His talk soon turns racy. Bower tells him she would never be so foolish as to send naked photos to a stranger, and suggests they pause their conversation until there’s a real chance of them meeting in person. Lanar cools off, but soon returns with startling intensity. He accuses her of negativity and paranoia, instigates phone sex and finally tells her he loves her.

‘I began imagining a future with him,’ Bower reflects. ‘He was sending me emojis of red roses. He wanted to come and be with me. He had the skills and contacts to start a new career doing up houses. He asked me to look at ones near me that needed renovation and could be bought quite cheaply, so that when he visited, he could look at them.’

There was just one stumbling block. Lanar was stuck out at sea, and to wind the job up, needed some equipment. So the day after professing his love, he asked for help. Not in the form of money, though, just her stable internet connection. He sent Bower working links to the website of a Chinese company selling the necessary machinery and asked her to make a price enquiry. When an invoice duly arrived in her inbox, Lanar sent his own bank details and asked her to pay the required £373,500 from his account.

‘He was reluctant to ask, but I didn’t see a problem,’ she says. ‘I got on to his account online and there were his finances, as promised, all laid out. As I bought the goods, it showed as a debit from his account. I saw it, right in front of my eyes.’

Next, Lanar wanted to put a little money in Bower’s own account. But when she tried to make this second payment, she was blocked. The bank, Lanar ‘discovered’ had stopped his payments, suspicious of their previous, sizeable transaction. Overriding this required his card reader, miles away in his London flat. This was just a minor frustration, until Bower received a second email from China, confirming purchase and requesting £37,000 ‘for shipping and insurance’. 

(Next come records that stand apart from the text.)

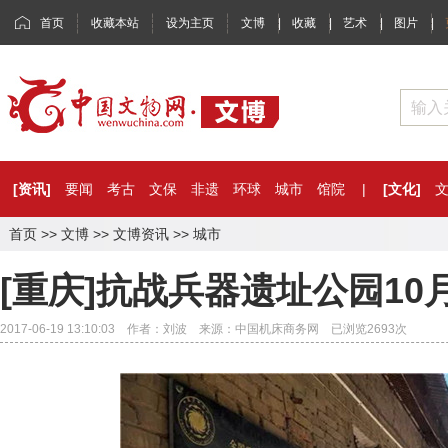
首页
收藏本站
设为主页
文博
|
收藏
|
艺术
|
图片
|
[资讯]
要闻
考古
文保
非遗
环球
城市
馆院
|
[文化]
首页
>>
文博
>>
文博资讯
>>
城市
[重庆]抗战兵器遗址公园10
2017-06-19 13:10:03 作者：刘波 来源：中国机床商务网 已浏览
2693
次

Lanar blamed himself for the oversight. He hated to ask her, but could she possibly help? Bower had seen Lanar’s bank statements and the inside of his account. Still, she refused. ‘And that’s when the arguments started. It was a cycle: making up, arguments, making up… It’s designed to wear you down. I distinctly remember one day, sitting on a chair in my lounge and whispering into the phone: “Actually, I have got the money.” And that was my fatal mistake.’

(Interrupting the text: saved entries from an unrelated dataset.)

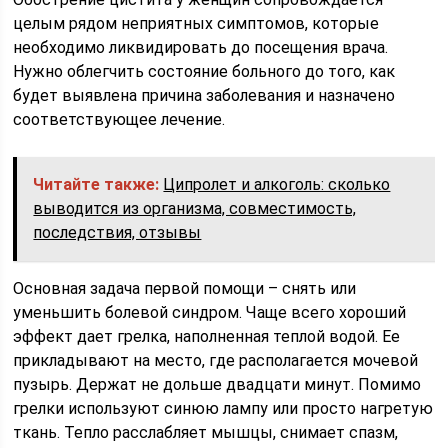
целым рядом неприятных симптомов, которые
необходимо ликвидировать до посещения врача.
Нужно облегчить состояние больного до того, как
будет выявлена причина заболевания и назначено
соответствующее лечение.
Читайте также:
Ципролет и алкоголь: сколько
выводится из организма, совместимость,
последствия, отзывы
Основная задача первой помощи – снять или
уменьшить болевой синдром. Чаще всего хороший
эффект дает грелка, наполненная теплой водой. Ее
прикладывают на место, где располагается мочевой
пузырь. Держат не дольше двадцати минут. Помимо
грелки используют синюю лампу или просто нагретую
ткань. Тепло расслабляет мышцы, снимает спазм,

Unable to access the full amount, she began transferring a few thousand at a time. Every time she voiced reluctance, wild disorientating rows resulted, till Bower was persuaded to withdraw thousands in cash and hand it over to a colleague of Lanar’s in the lobby of the Hilton hotel in Paddington, London. The stranger with a pockmarked face and brown suit called himself Douglas.

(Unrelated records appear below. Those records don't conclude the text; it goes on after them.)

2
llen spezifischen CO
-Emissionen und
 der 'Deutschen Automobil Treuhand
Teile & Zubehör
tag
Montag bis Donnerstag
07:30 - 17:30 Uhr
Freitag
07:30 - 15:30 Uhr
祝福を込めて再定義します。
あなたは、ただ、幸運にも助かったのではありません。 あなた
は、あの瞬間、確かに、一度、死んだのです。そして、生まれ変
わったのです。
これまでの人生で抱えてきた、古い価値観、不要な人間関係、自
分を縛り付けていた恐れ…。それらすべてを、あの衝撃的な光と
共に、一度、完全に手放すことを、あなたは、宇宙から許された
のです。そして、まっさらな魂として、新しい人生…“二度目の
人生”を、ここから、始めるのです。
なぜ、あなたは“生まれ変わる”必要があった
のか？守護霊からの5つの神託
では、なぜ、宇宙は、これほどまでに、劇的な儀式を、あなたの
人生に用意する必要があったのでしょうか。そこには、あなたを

The third time Lanar asked her to do this, Bower broke. ‘I said, “I won’t bring this last sum unless I know you are definitely coming to see me.” So he sent me the booking reference for an EasyJet flight. I entered it into the “Manage your booking” page online and there it was: his name and confirmation of his seat on the flight.’ She would meet him at Stansted and, at last, they would spend a weekend together.

Bower put £11,000 in a black handbag, boarded a train at Maidstone and handed the money to Douglas in their usual meeting place. The next day, she found that Lanar’s booking reference was no longer recognised online. He apologised, sent another, then suddenly requested another £4,000, spinning an implausible story about paying a taxi driver and people on the gate at the fracking site. ‘And that’s when I finally accepted that he was a scammer,’ says Bower. ‘I told him no.’

For 24 hours, the scammer bombarded her with calls and messages. Bower ignored them all: ‘I was an absolute wreck. I must have got through the Saturday somehow, but I can’t think how. As a parish clerk, I’d become friendly with the local PCSO. So on Sunday I sent a WhatsApp to her and to my sister. I couldn’t even read it back, I just typed out: “I’ve been scammed for £37,000. I’ve been a fool.”’ She is sharing her story now to help others.